China’s contemporary art scene is booming. Recent economic growth (not withstanding this week’s stock plunge) has led to greater investment in the arts–China’s now the world’s second largest art market. That, in turn, has given younger and emerging artists previously overshadowed by the country’s big art stars a formidable platform with gallerists and museums.
This month Foundation Louis Vuitton is showcasing some of the leading Chinese mainland artists with a blockbuster show: Bentu, Chinese artists in a time of turbulence and transformation.
The stars of the Chinese contemporary art scene defy easy categorization; featuring a mix of styles, genres, and ages, the foundation’s selection is as diverse as the country’s billion-strong population. Though many of their works are still political, these artists are tackling different themes than the artists before them, who were profoundly influenced by social unrest like the events of Tiananmen Square. Many of the artists in the show explore tensions that reflect the transition from that period of their history to today–between Eastern and Western values, tradition and technology, and communism and capitalism.
Here, we’ve compiled the five contemporary Chinese artist we’re most excited to watch in 2016.
Considered one of the brightest young stars in cinematography and photography, Yang is known for his poetic, dreamlike films and surrealistic photographs. He’s best known for his “Seven Intellectuals in a Bamboo Forest,” a series of silent, black-and-white films that follow a group of young people through fantastical scenes.
Installation, video, and performance artist Xu is notorious for his critique of both politics and the art world.

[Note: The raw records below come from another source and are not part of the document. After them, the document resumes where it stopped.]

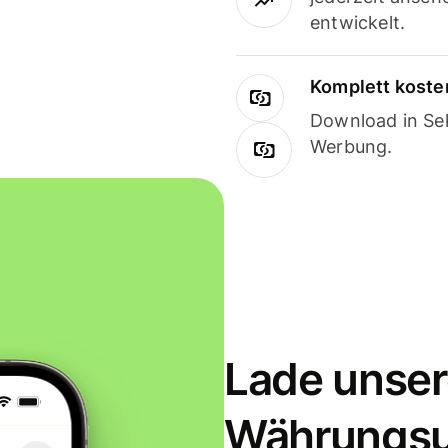
entwickelt.
Komplett koste
Download in Sek
Werbung.
Lade unser
Währungs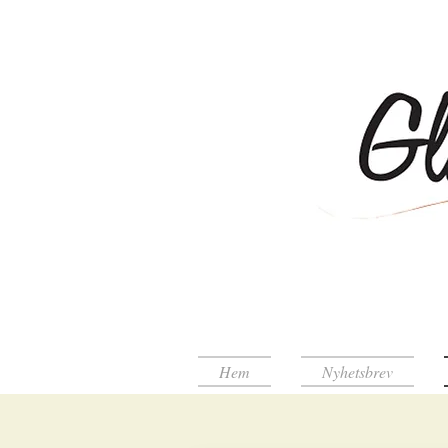
Hem
Nyhetsbrev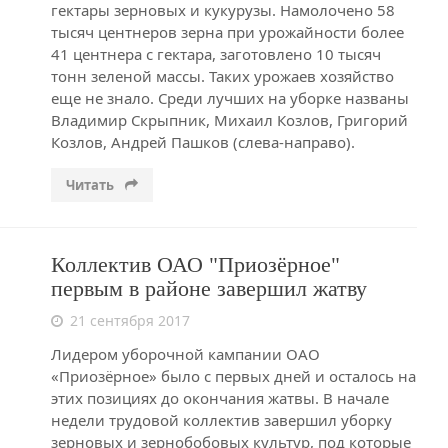
гектары зерновых и кукурузы. Намолочено 58
тысяч центнеров зерна при урожайности более
41 центнера с гектара, заготовлено 10 тысяч
тонн зеленой массы. Таких урожаев хозяйство
еще не знало. Среди лучших на уборке названы
Владимир Скрыпник, Михаил Козлов, Григорий
Козлов, Андрей Пашков (слева-направо).
Читать
Коллектив ОАО "Приозёрное"
первым в районе завершил жатву
21 сентября 2017
Лидером уборочной кампании ОАО
«Приозёрное» было с первых дней и осталось на
этих позициях до окончания жатвы. В начале
недели трудовой коллектив завершил уборку
зерновых и зернобобовых культур, под которые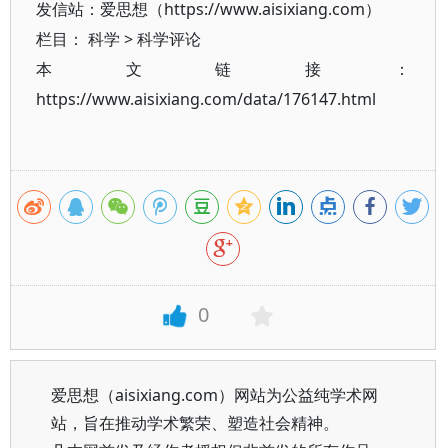
发信站：爱思想（https://www.aisixiang.com）
栏目：
科学
>
科学评论
本文链接：
https://www.aisixiang.com/data/176147.html
0
爱思想（aisixiang.com）网站为公益纯学术网
站，旨在推动学术繁荣、塑造社会精神。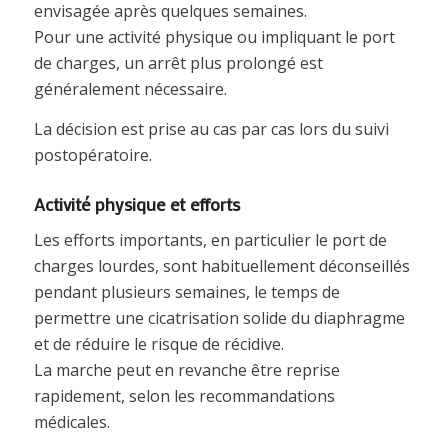
envisagée après quelques semaines.
Pour une activité physique ou impliquant le port
de charges, un arrêt plus prolongé est
généralement nécessaire.
La décision est prise au cas par cas lors du suivi
postopératoire.
Activité physique et efforts
Les efforts importants, en particulier le port de
charges lourdes, sont habituellement déconseillés
pendant plusieurs semaines, le temps de
permettre une cicatrisation solide du diaphragme
et de réduire le risque de récidive.
La marche peut en revanche être reprise
rapidement, selon les recommandations
médicales.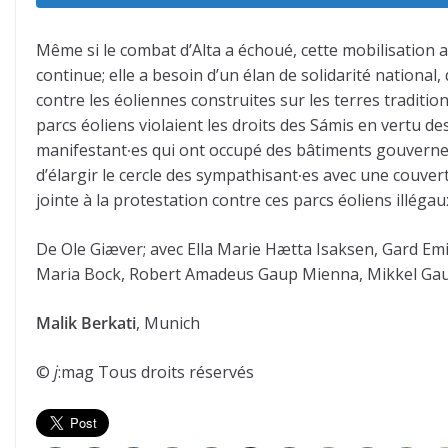
Même si le combat d’Alta a échoué, cette mobilisation a
continue; elle a besoin d’un élan de solidarité national
contre les éoliennes construites sur les terres tradit
parcs éoliens violaient les droits des Sámis en vertu de
manifestant∙es qui ont occupé des bâtiments gouverneme
d’élargir le cercle des sympathisant∙es avec une couver
jointe à la protestation contre ces parcs éoliens illégau
De Ole Giæver; avec Ella Marie Hætta Isaksen, Gard Emil
Maria Bock, Robert Amadeus Gaup Mienna, Mikkel Gau
Malik Berkati
, Munich
©
j
:mag Tous droits réservés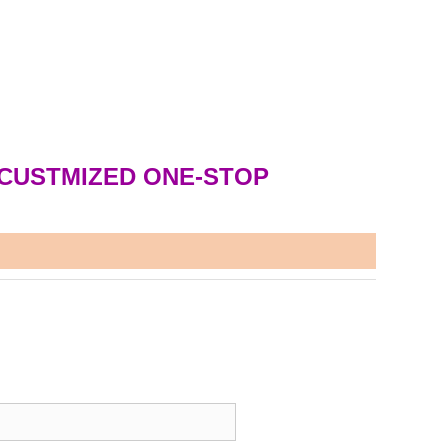
 CUSTMIZED ONE-STOP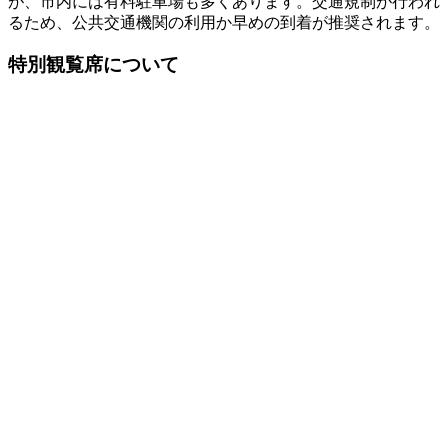
が、市内には有料駐車場も多くあります。交通規制が行われ
るため、公共交通機関の利用か早めの到着が推奨されます。
特別観覧席について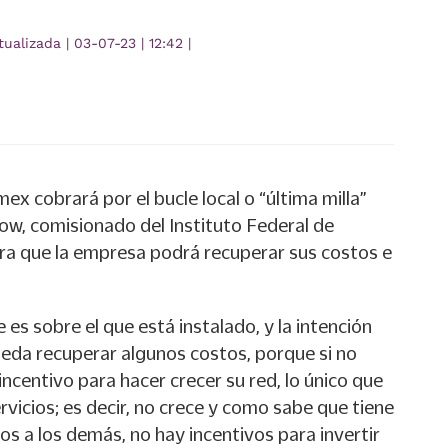
tualizada
|
03-07-23
|
12:42
|
ex cobrará por el bucle local o “última milla”
w, comisionado del Instituto Federal de
ra que la empresa podrá recuperar sus costos e
 es sobre el que está instalado, y la intención
eda recuperar algunos costos, porque si no
incentivo para hacer crecer su red, lo único que
ervicios; es decir, no crece y como sabe que tiene
os a los demás, no hay incentivos para invertir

He works individually and through his collective practice MadeIn Company and is best known for The Starving of Sudan, a live installation featuring an African toddler and a mechanized vulture.
Known for his strong brushwork and bold colors, Liu paints intimate portraits from snapshots of friends, family, and everyday life. He’s strongly influenced by the paintings of Lucien Freud.
Working in a variety of mediums–from painting to video–Liu emphasizes outlandish, visceral, and satirical elements. He’s best known for Indigestion II, a monumental, person-sized sculpture of a pile of poop.
Tackling subjects as diverse as a Chinese factory and the virtual world of “Second Life,” Cao’s short poetic films explore the space between reality and the dream world, and the discontent and disillusionment of China’s younger generation.